SaltyCrane Blog — Notes on JavaScript and web development

Switching to OS X and front end development

After 7 years, I've yielded to the Dark Side and switched from Ubuntu to OS X on my work laptop. I've also switched from Python and back end web development to JavaScript and front end development. The former is mostly to support the latter.

Linux is rare1, especially among front end developers, and I want to make it easy to collaborate as I learn new things. I've had problems working with Photoshop files in GIMP and I couldn't run the iOS simulator. Issues with Linux device drivers don't help.

I'm choosing front end development because I want to code closer to the end user.2 In small part like Ian Bicking wrote last year, I feel unexcited about back end development and really excited about JavaScript and front end development. I'm excited about ES 2015 and React and React Native and CSS transitions.3 I'm even coming around to Node.js. JavaScript is uglier than Python, but it's getting better and there are things Python can't do that JavaScript can.4 If only beauty mattered, maybe I'd use Scheme.5

I'm sure I will hate OS X at first, but hopefully it will be good in the long run. If anyone can recommend a tiling window manager like Qtile for OS X, please let me know.

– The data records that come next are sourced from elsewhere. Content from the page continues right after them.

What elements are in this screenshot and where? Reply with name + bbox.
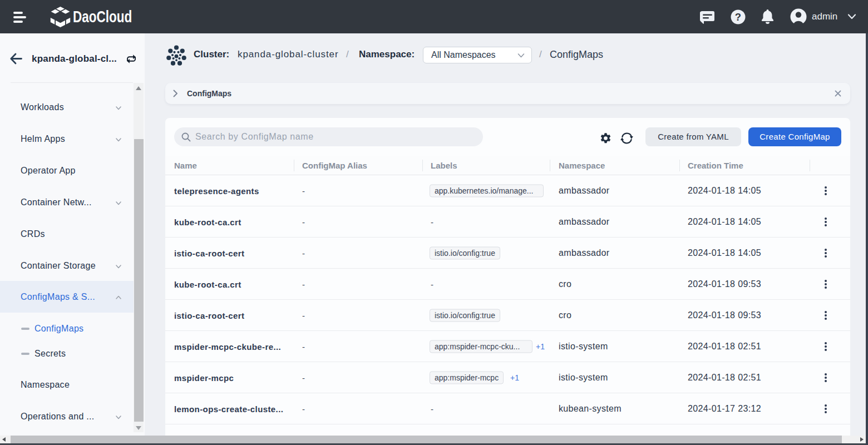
svg-text:?: ? bbox=[735, 11, 741, 23]
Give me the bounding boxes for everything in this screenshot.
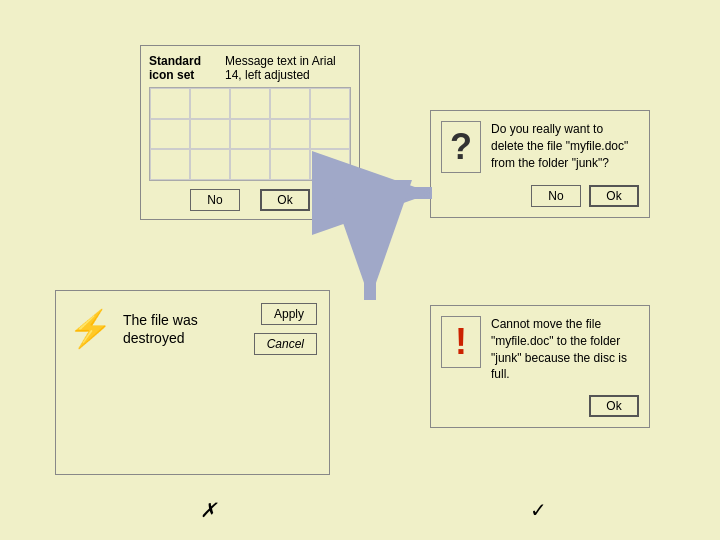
icon-cell (310, 149, 350, 180)
icon-cell (190, 88, 230, 119)
icon-cell (230, 119, 270, 150)
icon-cell (150, 119, 190, 150)
cannot-move-buttons: Ok (441, 395, 639, 417)
delete-confirm-dialog: ? Do you really want to delete the file … (430, 110, 650, 218)
icon-cell (310, 119, 350, 150)
destroyed-panel: ⚡ The file was destroyed Apply Cancel (55, 290, 330, 475)
icon-cell (230, 149, 270, 180)
delete-no-button[interactable]: No (531, 185, 581, 207)
bottom-cross: ✗ (200, 498, 217, 522)
cancel-button[interactable]: Cancel (254, 333, 317, 355)
destroyed-text: The file was destroyed (123, 311, 198, 347)
icon-cell (270, 119, 310, 150)
lightning-icon: ⚡ (68, 308, 113, 350)
cannot-move-dialog: ! Cannot move the file "myfile.doc" to t… (430, 305, 650, 428)
question-icon: ? (441, 121, 481, 173)
iconset-grid (149, 87, 351, 181)
iconset-label: Standard icon set (149, 54, 219, 83)
icon-cell (150, 149, 190, 180)
exclamation-icon: ! (441, 316, 481, 368)
cannot-move-ok-button[interactable]: Ok (589, 395, 639, 417)
icon-cell (190, 119, 230, 150)
icon-cell (270, 149, 310, 180)
delete-ok-button[interactable]: Ok (589, 185, 639, 207)
icon-cell (150, 88, 190, 119)
icon-cell (190, 149, 230, 180)
destroyed-buttons: Apply Cancel (254, 303, 317, 355)
delete-dialog-buttons: No Ok (441, 185, 639, 207)
delete-dialog-text: Do you really want to delete the file "m… (491, 121, 639, 171)
apply-button[interactable]: Apply (261, 303, 317, 325)
iconset-description: Message text in Arial 14, left adjusted (225, 54, 351, 83)
destroyed-content-row: ⚡ The file was destroyed Apply Cancel (68, 303, 317, 355)
icon-cell (230, 88, 270, 119)
cannot-move-text: Cannot move the file "myfile.doc" to the… (491, 316, 639, 383)
icon-cell (270, 88, 310, 119)
iconset-no-button[interactable]: No (190, 189, 240, 211)
iconset-ok-button[interactable]: Ok (260, 189, 310, 211)
iconset-panel: Standard icon set Message text in Arial … (140, 45, 360, 220)
icon-cell (310, 88, 350, 119)
bottom-check: ✓ (530, 498, 547, 522)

(I will continue using Emacs because Emacs rocks! 6)

  1. I think I was the last person at my company running Linux.
  2. I've been trying to do front end work for years now, but I finally got a sensible chance to switch as my company is changing it's technology stack from Python to Ruby and Backbone/Angular to React.
  3. Update 2016-01-04: Here are even more exciting web technologies: Electron, progressive web apps, and WebAssembly.
  4. Update 2016-01-01: I found James Hague had similar thoughts on Python and JavaScript.
  5. Speaking of functional languages and JavaScript, Elm sounds pretty cool.
  6. Update 2016-01-26: Or will I?


#1 sgmac commented on :

I think is going to be an interesting journey for you, congratulations. For tiling in OSX I have been using Slate for a while and I can stop recommending, highly configurable, and it really does the job. You can work with multiple displays, arrange the windows and move things arounds between displays. You can also define your preference for where your applications should be located on your display.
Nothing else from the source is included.